### What needs to be done
Please look for the string "avec" below and report every line in which it occurs.

Given data Start Marker

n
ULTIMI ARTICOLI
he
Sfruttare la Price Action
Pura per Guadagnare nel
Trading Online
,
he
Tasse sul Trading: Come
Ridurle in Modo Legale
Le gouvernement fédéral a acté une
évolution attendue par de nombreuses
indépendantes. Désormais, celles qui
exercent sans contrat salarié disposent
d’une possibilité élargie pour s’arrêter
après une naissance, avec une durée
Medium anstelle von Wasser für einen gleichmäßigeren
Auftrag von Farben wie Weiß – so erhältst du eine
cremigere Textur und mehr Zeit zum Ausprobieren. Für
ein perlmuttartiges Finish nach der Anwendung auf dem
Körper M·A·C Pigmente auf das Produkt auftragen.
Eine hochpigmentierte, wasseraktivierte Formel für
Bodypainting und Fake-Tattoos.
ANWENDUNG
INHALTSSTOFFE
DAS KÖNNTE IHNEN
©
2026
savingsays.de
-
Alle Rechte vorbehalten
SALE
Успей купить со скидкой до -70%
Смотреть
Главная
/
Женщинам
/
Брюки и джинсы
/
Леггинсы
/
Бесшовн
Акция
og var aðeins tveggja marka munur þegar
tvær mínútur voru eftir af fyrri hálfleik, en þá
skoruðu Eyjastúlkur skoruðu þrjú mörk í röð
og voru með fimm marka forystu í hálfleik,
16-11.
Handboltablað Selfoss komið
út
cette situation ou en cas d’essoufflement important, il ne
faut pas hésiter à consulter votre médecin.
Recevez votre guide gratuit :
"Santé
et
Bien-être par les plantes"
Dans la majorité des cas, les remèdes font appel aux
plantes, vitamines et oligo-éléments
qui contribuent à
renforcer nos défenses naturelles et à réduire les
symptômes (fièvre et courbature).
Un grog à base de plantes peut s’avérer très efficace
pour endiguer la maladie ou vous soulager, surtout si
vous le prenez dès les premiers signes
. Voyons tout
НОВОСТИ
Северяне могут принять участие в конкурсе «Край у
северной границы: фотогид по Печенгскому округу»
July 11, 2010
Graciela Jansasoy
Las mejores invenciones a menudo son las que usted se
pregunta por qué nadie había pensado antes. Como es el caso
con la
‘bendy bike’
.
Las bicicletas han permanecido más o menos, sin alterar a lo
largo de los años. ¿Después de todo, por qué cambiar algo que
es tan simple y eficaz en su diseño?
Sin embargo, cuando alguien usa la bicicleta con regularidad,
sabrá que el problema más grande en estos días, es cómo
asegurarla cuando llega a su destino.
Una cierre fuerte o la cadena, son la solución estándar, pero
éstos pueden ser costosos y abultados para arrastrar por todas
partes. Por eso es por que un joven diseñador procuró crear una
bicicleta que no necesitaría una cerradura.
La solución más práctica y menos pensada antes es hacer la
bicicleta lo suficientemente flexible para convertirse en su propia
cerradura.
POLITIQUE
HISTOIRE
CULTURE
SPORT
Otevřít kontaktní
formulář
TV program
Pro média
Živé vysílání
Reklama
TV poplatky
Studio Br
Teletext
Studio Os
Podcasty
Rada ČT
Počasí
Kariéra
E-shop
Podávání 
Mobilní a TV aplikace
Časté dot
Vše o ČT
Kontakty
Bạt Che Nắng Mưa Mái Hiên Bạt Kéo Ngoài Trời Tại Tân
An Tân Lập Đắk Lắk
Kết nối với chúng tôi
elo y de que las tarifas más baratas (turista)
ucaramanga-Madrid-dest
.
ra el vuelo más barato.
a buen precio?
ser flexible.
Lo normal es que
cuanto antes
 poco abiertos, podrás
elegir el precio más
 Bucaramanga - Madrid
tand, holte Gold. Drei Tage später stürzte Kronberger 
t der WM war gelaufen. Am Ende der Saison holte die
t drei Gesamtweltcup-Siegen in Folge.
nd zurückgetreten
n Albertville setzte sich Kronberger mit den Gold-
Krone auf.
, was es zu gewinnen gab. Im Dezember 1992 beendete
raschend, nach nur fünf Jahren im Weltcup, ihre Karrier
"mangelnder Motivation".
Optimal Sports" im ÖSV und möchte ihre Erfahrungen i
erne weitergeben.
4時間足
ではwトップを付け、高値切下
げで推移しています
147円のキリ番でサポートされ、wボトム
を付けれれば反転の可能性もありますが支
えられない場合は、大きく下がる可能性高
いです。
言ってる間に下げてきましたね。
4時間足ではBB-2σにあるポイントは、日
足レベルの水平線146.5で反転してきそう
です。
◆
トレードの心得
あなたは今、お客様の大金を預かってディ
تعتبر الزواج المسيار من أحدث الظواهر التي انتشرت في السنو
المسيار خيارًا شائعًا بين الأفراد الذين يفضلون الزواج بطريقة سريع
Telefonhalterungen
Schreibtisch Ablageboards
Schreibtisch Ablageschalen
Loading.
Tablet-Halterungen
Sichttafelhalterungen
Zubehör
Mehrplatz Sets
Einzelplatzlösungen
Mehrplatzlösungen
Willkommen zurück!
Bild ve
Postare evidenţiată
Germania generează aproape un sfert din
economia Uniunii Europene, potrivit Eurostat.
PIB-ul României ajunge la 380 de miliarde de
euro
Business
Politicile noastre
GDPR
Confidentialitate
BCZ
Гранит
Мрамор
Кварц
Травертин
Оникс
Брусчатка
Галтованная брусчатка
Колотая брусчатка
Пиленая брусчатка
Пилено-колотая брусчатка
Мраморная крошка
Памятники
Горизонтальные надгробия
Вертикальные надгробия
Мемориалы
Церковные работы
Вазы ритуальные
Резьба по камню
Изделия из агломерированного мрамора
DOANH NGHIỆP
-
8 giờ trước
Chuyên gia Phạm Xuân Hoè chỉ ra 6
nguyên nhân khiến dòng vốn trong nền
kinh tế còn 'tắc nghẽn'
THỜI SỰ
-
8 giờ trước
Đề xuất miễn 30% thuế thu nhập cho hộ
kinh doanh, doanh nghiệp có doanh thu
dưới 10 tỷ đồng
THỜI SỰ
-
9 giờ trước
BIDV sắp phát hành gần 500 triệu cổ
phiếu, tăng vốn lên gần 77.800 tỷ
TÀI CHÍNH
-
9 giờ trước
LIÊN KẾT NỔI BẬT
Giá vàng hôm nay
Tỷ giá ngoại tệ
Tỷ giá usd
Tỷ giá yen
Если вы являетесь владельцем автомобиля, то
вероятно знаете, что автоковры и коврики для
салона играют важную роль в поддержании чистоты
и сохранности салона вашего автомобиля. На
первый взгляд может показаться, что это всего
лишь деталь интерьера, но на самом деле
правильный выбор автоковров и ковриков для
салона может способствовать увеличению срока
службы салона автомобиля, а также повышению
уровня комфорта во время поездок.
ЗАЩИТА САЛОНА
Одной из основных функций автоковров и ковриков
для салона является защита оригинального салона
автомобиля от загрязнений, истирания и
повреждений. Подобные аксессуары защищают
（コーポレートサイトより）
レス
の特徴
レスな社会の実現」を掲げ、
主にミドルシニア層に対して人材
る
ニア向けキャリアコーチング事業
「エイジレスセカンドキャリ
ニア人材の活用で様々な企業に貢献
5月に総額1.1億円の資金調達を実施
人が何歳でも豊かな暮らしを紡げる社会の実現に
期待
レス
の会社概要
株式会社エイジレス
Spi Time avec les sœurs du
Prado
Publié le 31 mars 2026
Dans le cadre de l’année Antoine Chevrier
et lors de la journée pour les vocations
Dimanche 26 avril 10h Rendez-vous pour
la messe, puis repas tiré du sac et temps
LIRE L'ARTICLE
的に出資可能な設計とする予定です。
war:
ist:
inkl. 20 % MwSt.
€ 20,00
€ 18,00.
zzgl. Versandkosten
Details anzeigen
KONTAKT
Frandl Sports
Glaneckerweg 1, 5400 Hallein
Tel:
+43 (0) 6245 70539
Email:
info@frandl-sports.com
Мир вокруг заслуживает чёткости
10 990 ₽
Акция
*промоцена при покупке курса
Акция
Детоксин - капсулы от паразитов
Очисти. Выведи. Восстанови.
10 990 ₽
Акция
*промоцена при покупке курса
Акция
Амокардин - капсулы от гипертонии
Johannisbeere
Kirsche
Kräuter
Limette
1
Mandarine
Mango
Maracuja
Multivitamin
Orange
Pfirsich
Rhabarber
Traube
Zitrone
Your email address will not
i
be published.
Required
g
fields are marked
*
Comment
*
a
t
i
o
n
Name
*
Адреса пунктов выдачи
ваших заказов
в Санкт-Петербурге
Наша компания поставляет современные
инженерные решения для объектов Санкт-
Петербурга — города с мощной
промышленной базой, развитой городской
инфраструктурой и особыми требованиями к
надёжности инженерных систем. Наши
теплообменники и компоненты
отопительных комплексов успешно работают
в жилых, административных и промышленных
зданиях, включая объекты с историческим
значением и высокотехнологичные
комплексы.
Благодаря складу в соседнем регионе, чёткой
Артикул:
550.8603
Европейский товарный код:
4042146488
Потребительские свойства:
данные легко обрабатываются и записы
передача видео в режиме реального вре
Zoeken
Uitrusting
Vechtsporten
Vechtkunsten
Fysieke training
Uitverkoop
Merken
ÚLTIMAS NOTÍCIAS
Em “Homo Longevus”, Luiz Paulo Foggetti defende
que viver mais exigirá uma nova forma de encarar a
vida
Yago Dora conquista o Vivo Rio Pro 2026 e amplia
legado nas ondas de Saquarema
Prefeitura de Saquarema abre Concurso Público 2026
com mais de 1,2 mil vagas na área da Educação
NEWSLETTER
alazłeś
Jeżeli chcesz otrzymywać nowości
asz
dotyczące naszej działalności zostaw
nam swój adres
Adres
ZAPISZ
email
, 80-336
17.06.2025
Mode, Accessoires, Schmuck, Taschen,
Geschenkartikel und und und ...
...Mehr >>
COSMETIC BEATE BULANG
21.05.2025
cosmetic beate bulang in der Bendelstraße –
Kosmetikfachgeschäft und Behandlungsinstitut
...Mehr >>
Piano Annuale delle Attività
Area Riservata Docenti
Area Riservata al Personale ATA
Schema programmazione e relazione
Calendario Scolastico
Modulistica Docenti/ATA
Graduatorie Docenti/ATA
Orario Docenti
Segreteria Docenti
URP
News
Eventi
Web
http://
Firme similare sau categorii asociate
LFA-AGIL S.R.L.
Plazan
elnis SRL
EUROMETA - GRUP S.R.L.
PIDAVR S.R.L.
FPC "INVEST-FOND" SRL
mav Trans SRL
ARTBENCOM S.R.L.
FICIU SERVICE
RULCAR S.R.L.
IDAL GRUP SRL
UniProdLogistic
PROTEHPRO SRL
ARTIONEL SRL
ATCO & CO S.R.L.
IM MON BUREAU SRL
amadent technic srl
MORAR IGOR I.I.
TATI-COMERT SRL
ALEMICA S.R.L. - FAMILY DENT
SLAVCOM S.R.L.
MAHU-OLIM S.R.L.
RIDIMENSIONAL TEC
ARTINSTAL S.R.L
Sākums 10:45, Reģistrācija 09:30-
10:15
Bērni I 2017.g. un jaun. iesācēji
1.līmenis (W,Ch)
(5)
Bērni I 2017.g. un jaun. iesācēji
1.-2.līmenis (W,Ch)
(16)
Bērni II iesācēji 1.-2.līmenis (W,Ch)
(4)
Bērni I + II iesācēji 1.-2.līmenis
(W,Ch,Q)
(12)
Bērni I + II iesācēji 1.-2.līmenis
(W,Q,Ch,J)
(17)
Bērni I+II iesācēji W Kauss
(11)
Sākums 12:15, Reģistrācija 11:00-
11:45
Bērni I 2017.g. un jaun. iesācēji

Given data End Marker

### Completed exercise
après une naissance, avec une durée
Spi Time avec les sœurs du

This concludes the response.